Here at Ask Leo!, I hear from people with lost, hacked and inaccessible accounts daily.
Nowhere does this seem to happen more frequently than with Hotmail and Outlook.com accounts (now known simply as Microsoft accounts).
Given the increased importance of Microsoft accounts for everything from email to cloud services, and even the ability to log in to your PC, losing access to that account can have dramatic and dire consequences.
Microsoft has instituted a fairly obscure security measure that can help you regain access to your account should you lose it: the recovery code. The only “catch” is that you have to set it up before you need it.
So let’s set it up right now.
Getting a recovery code
Recovery codes are generated by Microsoft, and must be retrieved before you need them. Once you have a recovery code, you keep it in a safe place until you need it.
To get a recovery code, begin by logging into your account1 and clicking on your avatar/picture (or the default placeholder) in the upper right. Then click on View account.
Depending on the width of your display window, you’ll either have a full menu bar across the top, or you’ll need to click a small down-arrow next to the word Account on the menu bar. In either case, click on Security & privacy.
On the resulting page, click on More security settings.
At this point, you may be asked to confirm your identity again, using a text or phone message or alternate email address. This added layer of security is important, as it confirms that you are indeed the person who owns the account, and that you are the person who can rightfully create and hold the account recovery code.

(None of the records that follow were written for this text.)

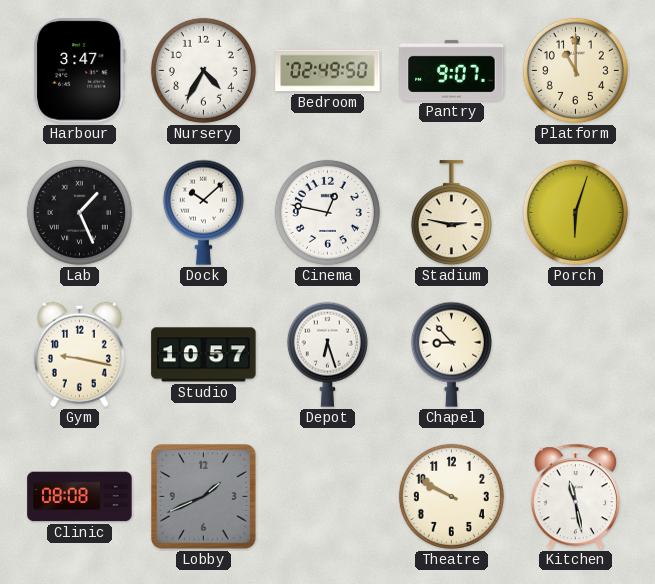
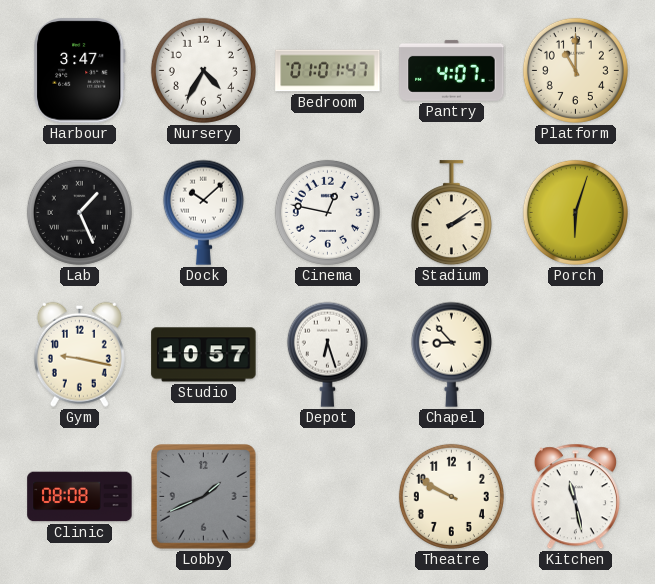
Bedroom: 02:49 -> 01:01
Pantry: 9:07 -> 4:07
Stadium: 2:47 -> 2:09
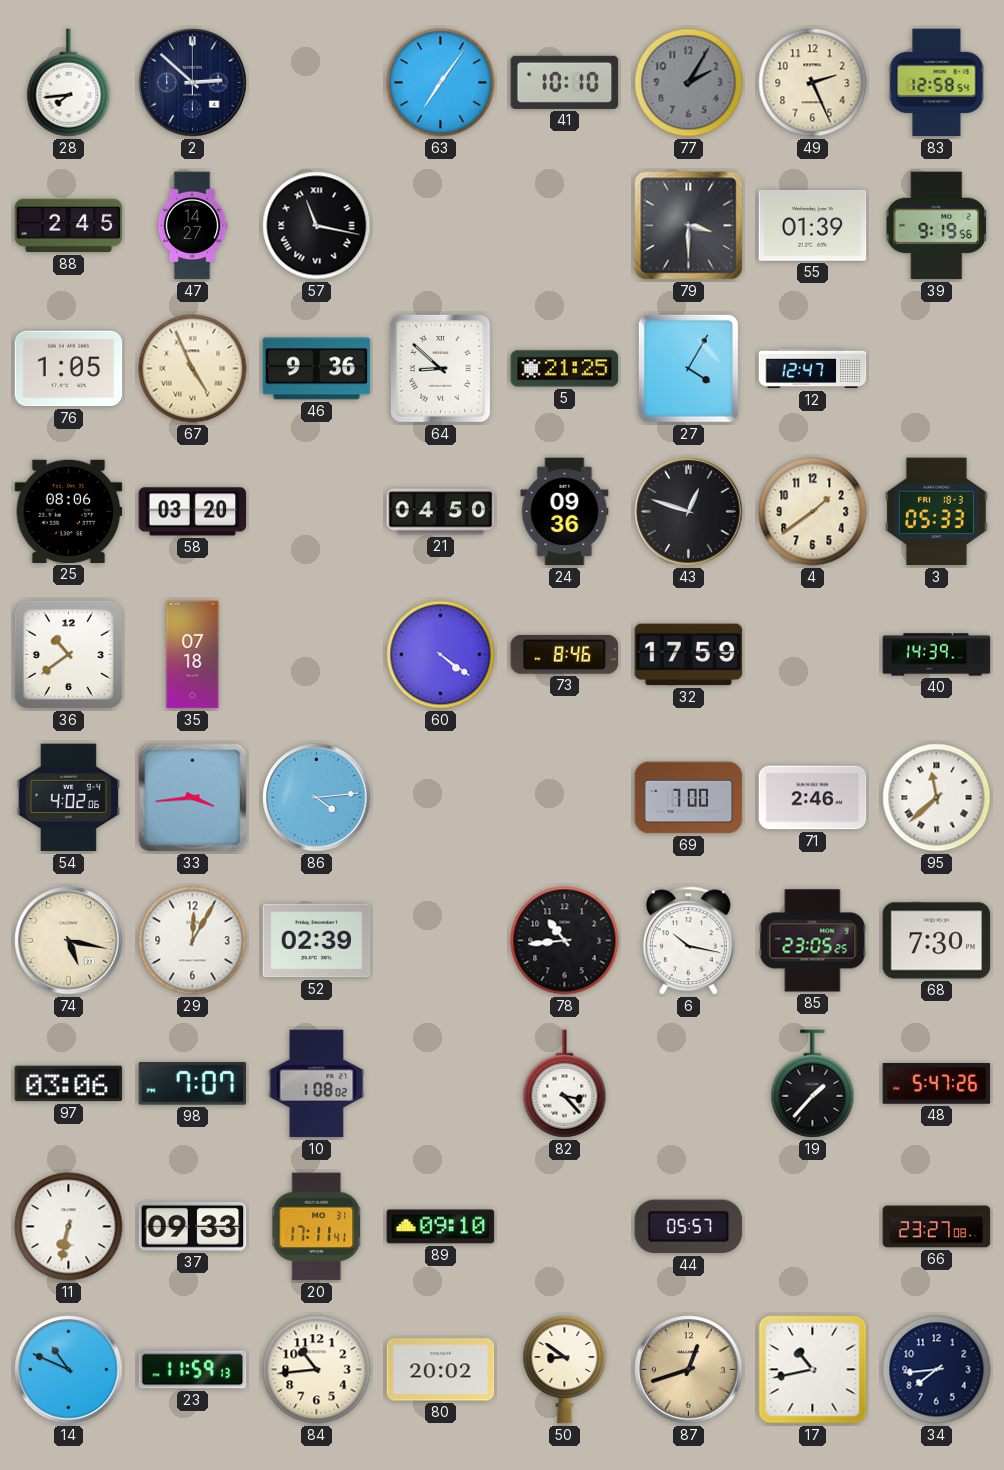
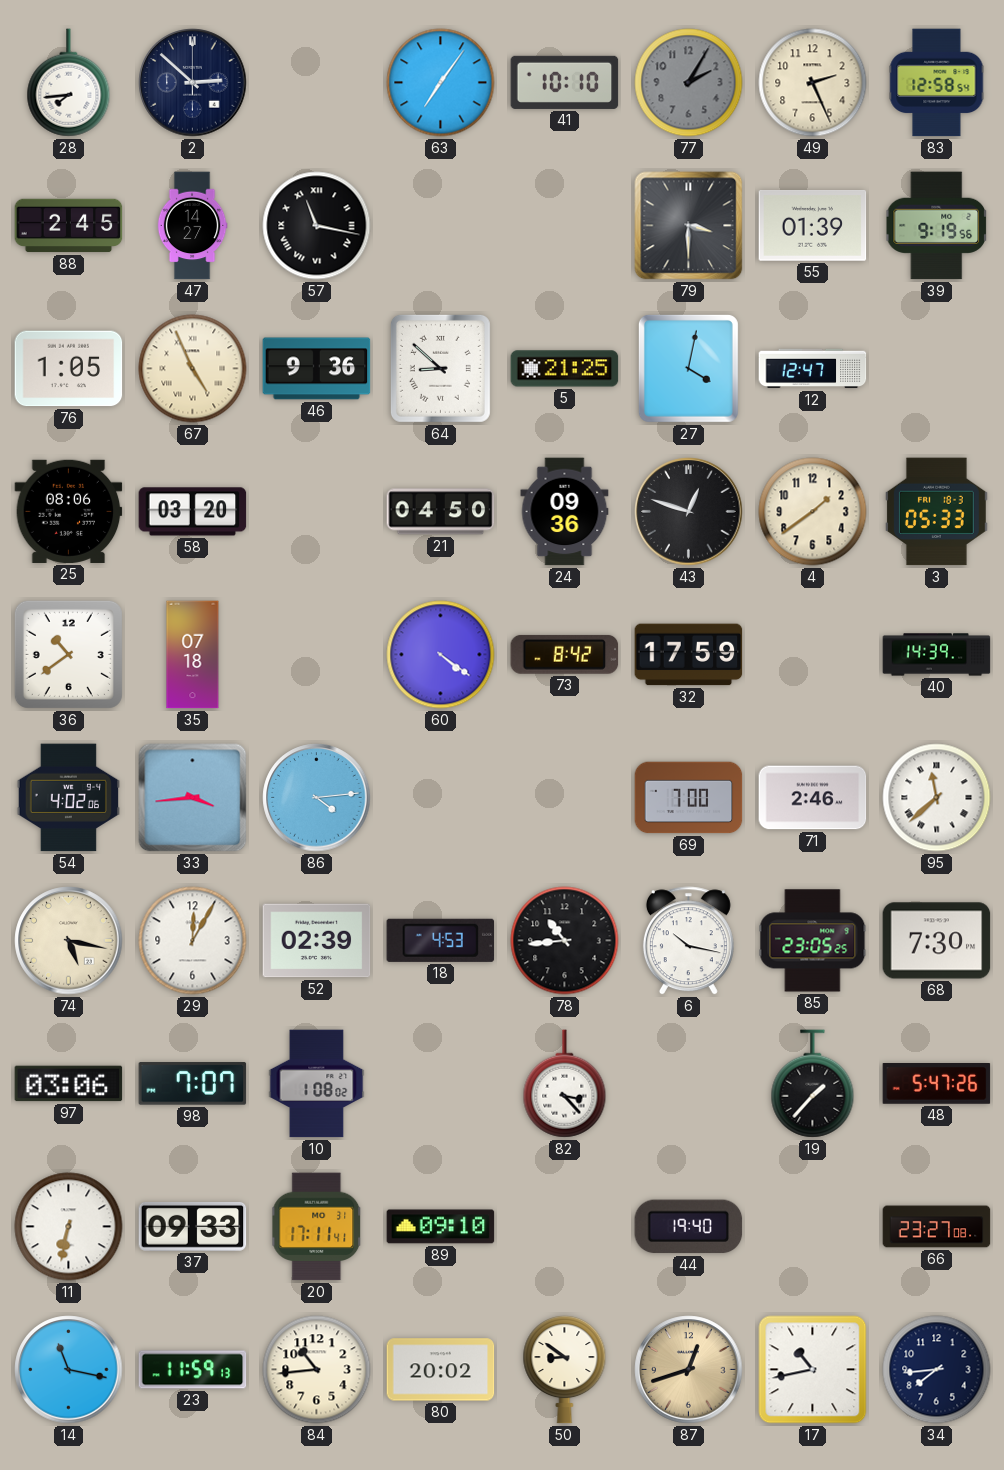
27: 4:05 -> 4:02
73: 8:46 -> 8:42
18: none -> 4:53
44: 05:57 -> 19:40
14: 10:49 -> 11:17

Once you’ve passed this additional layer of security, you’ll land on the “Security settings” page.
Scroll down and look for the section labeled “Recovery code”.
Click on Get recovery code (or Replace recovery code if you already have one).
Your new recovery code is displayed. The code is lengthy, and actually looks a little like a product key. Any previous recovery code you may have had for this account is no longer valid.
Storing your recovery code
Your recovery code is important, but also sensitive. It should not be shared with anyone, and must be stored securely. Anyone with the recovery code could be able to hijack your account.
- Print it (as Microsoft suggests) and store the paper in a safe place.
- Save (or print) it as a PDF, and store the resulting file in a secure location, such as an encrypted TrueCrypt vault.
- Copy/paste the code to a text file, spread sheet, or other document file, and save that file in a secure location.
I save it to a file (so I can copy/paste it when needed, instead of having to type it in) and keep that file in an encrypted location.
Using your recovery code
There are various scenarios in which you can use your recovery code to regain access to your Microsoft account.
As we saw in How do I get into my Hotmail/Outlook.com account if I don’t have the recovery phone or email any more?, Microsoft may ask you if you have one as one of your account recovery options.
If you do have one, it’s kind of like a free pass to regaining control of your account.
And if you’ve followed the instructions above, you now have one.
Note: This article does get updated from time to time, as Microsoft changes the interface to access your Microsoft Security Settings (though there’s typically a delay).